Find, in the records below, the line that contains "The image size" and the line that contains "Identify the location of About.". Copy those two lines and everything between them exactly, but not the pictures.

Records provided —
+===+
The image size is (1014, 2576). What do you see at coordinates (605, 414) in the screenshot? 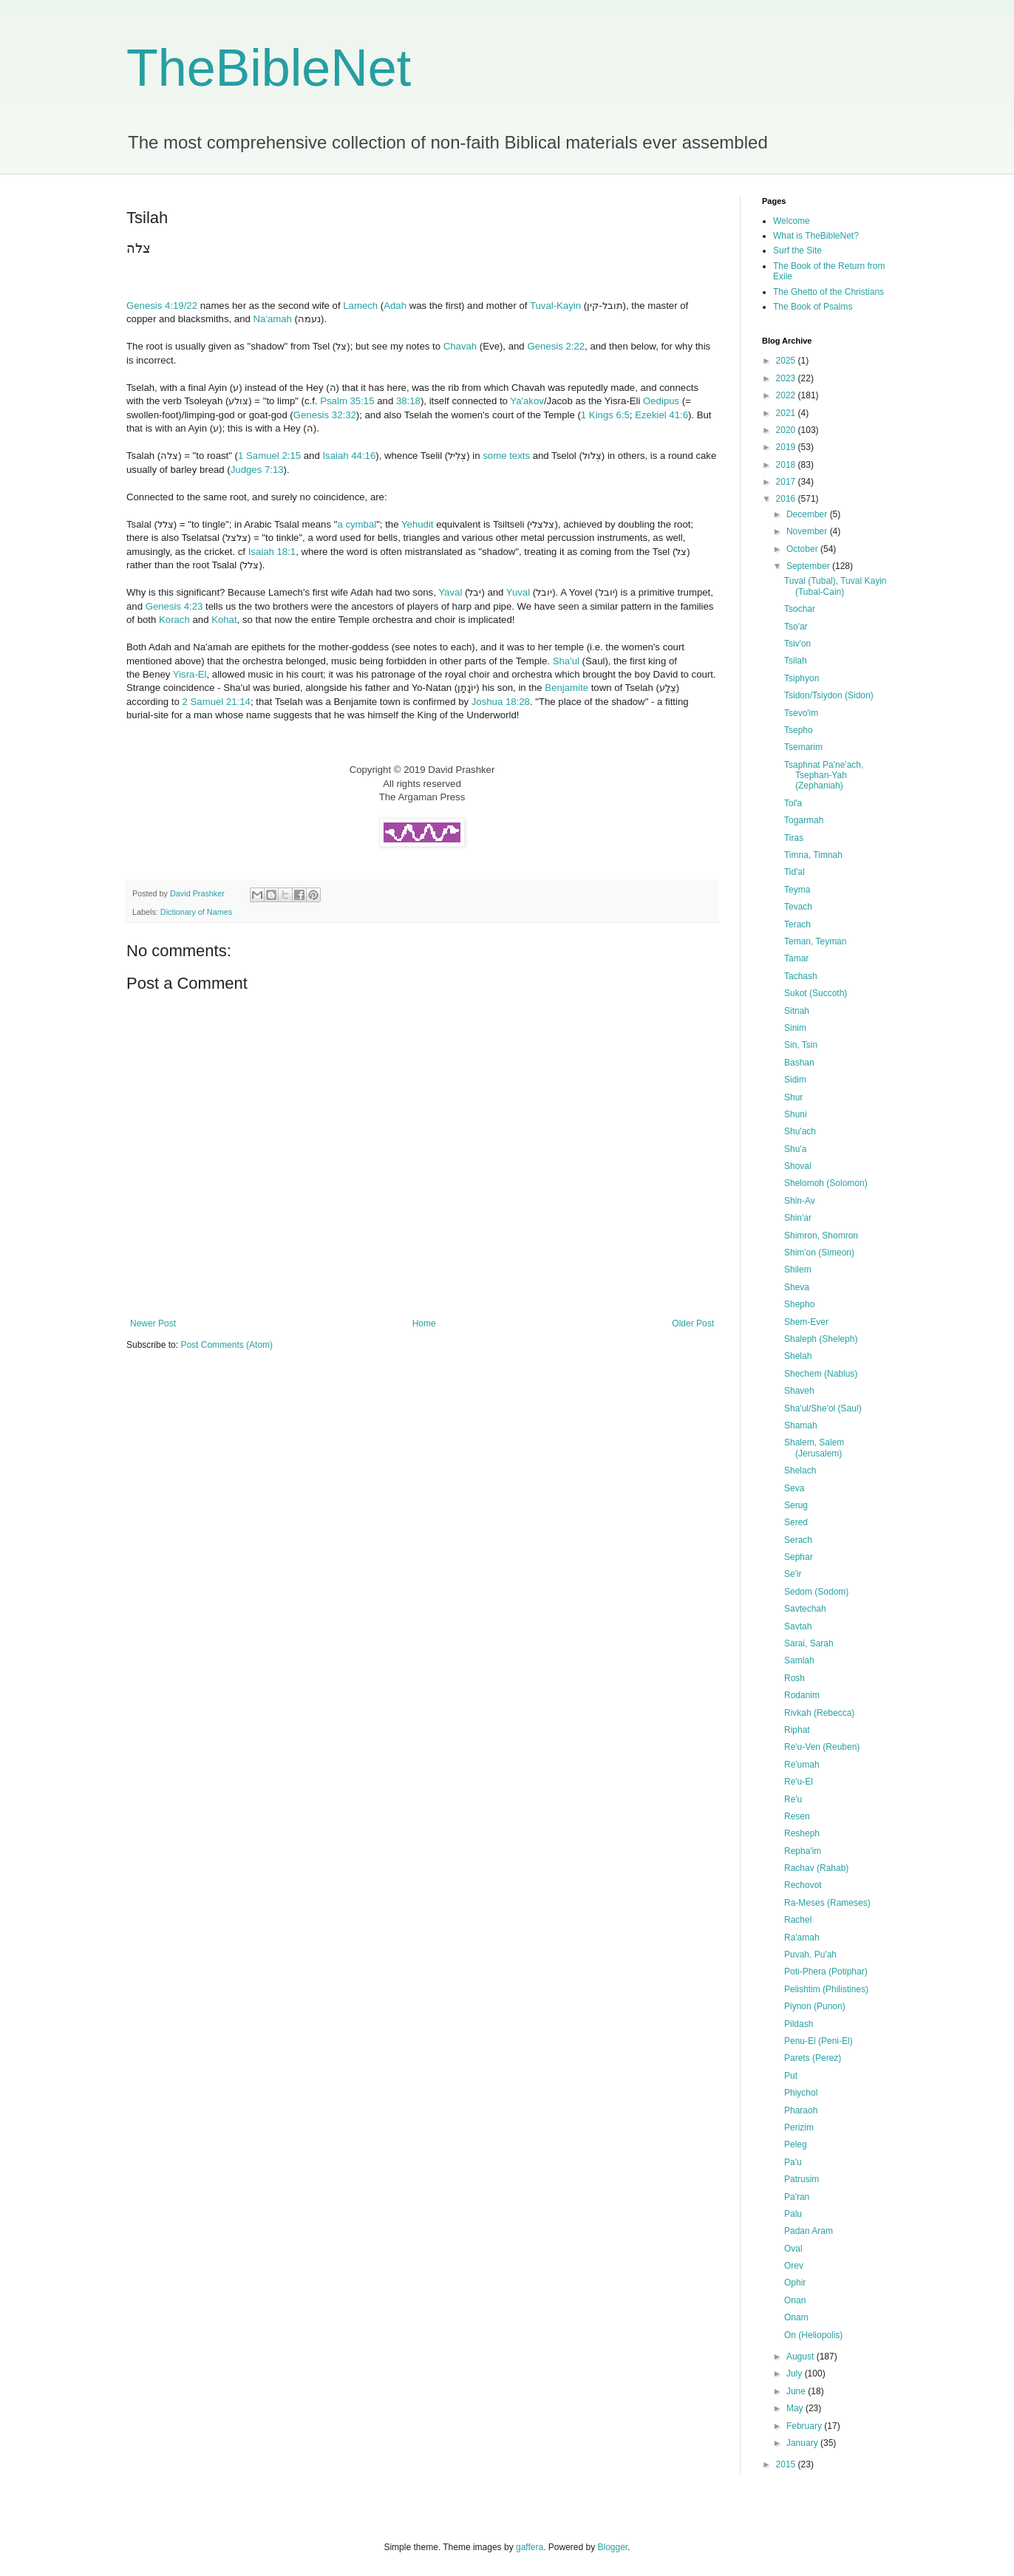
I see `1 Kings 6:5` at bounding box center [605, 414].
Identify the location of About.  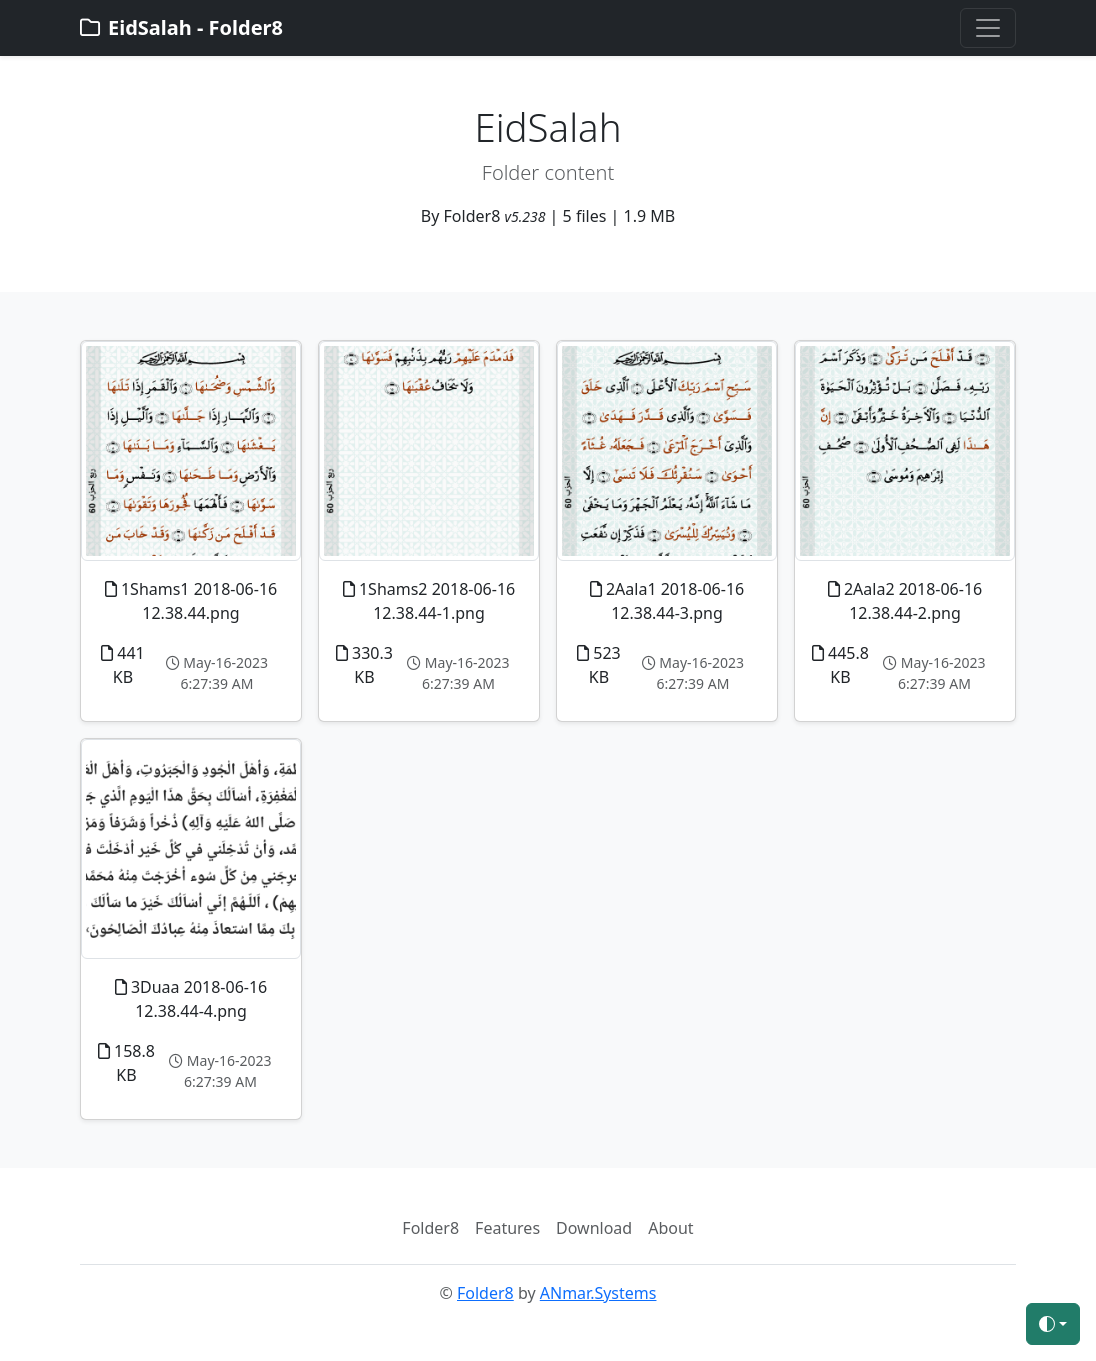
+===+
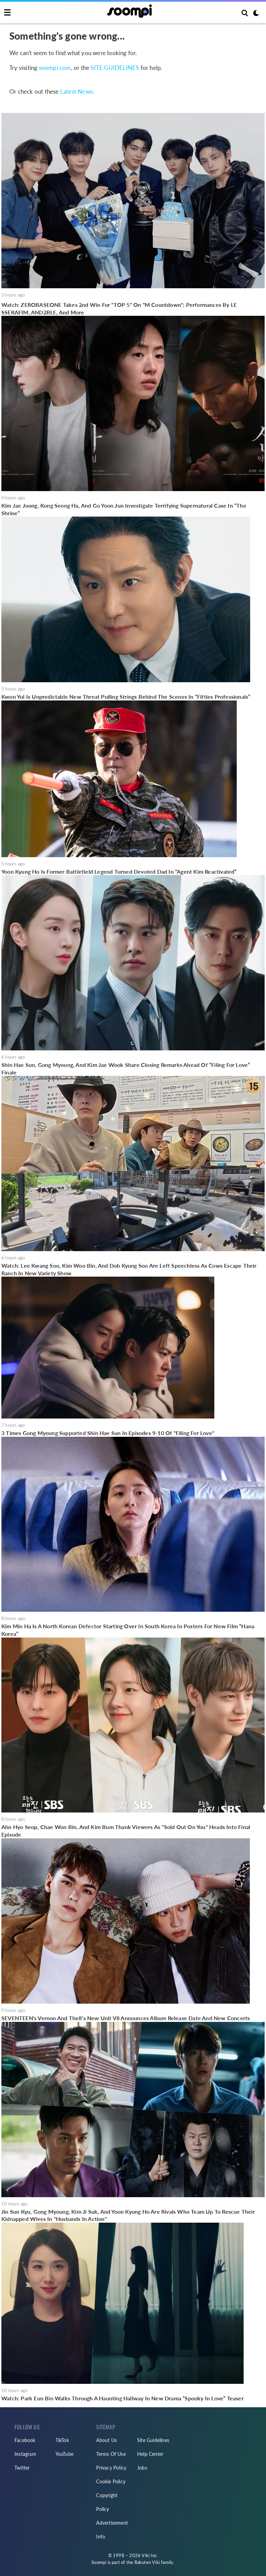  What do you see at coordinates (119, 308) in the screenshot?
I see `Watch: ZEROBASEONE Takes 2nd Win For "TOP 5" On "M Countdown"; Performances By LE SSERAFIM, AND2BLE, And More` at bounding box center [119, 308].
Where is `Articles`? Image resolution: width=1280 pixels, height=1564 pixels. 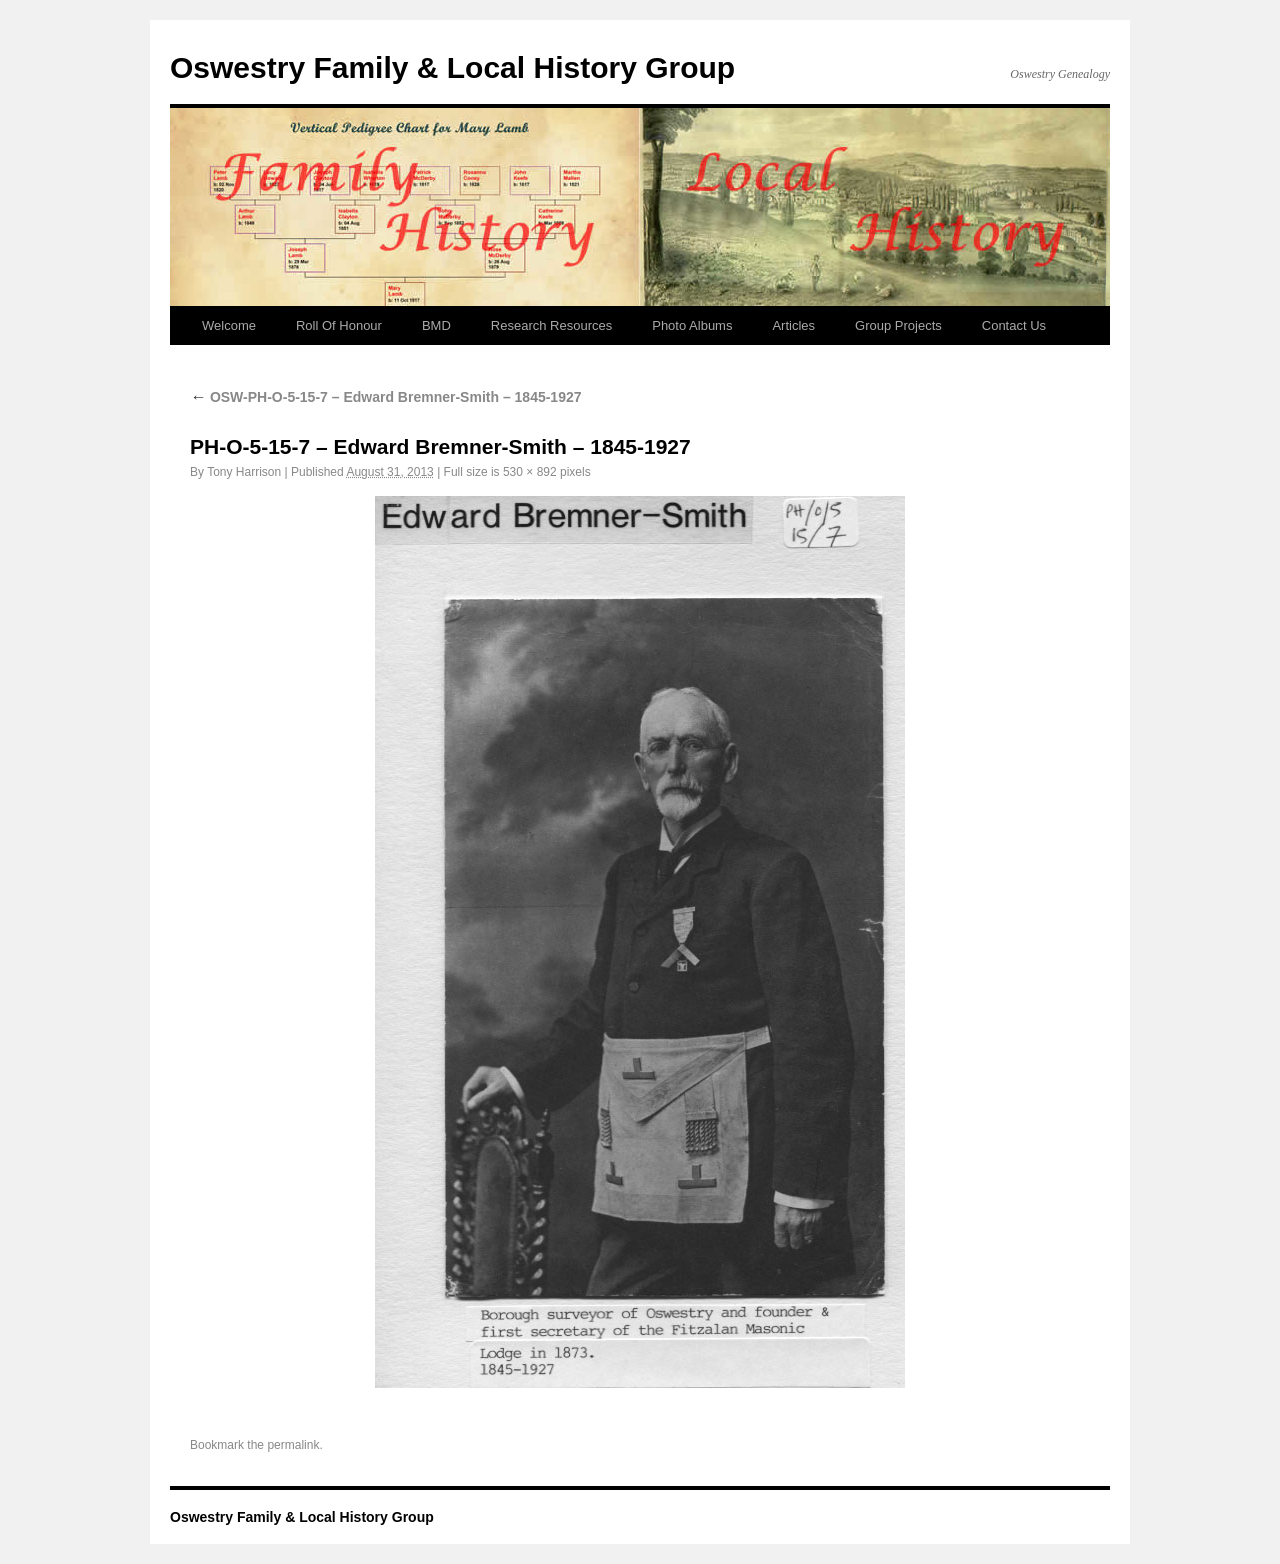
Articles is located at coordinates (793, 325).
+===+
Result below —
The image size is (1014, 2576). What do you see at coordinates (605, 414) in the screenshot? 
I see `1 Kings 6:5` at bounding box center [605, 414].
Identify the location of About.  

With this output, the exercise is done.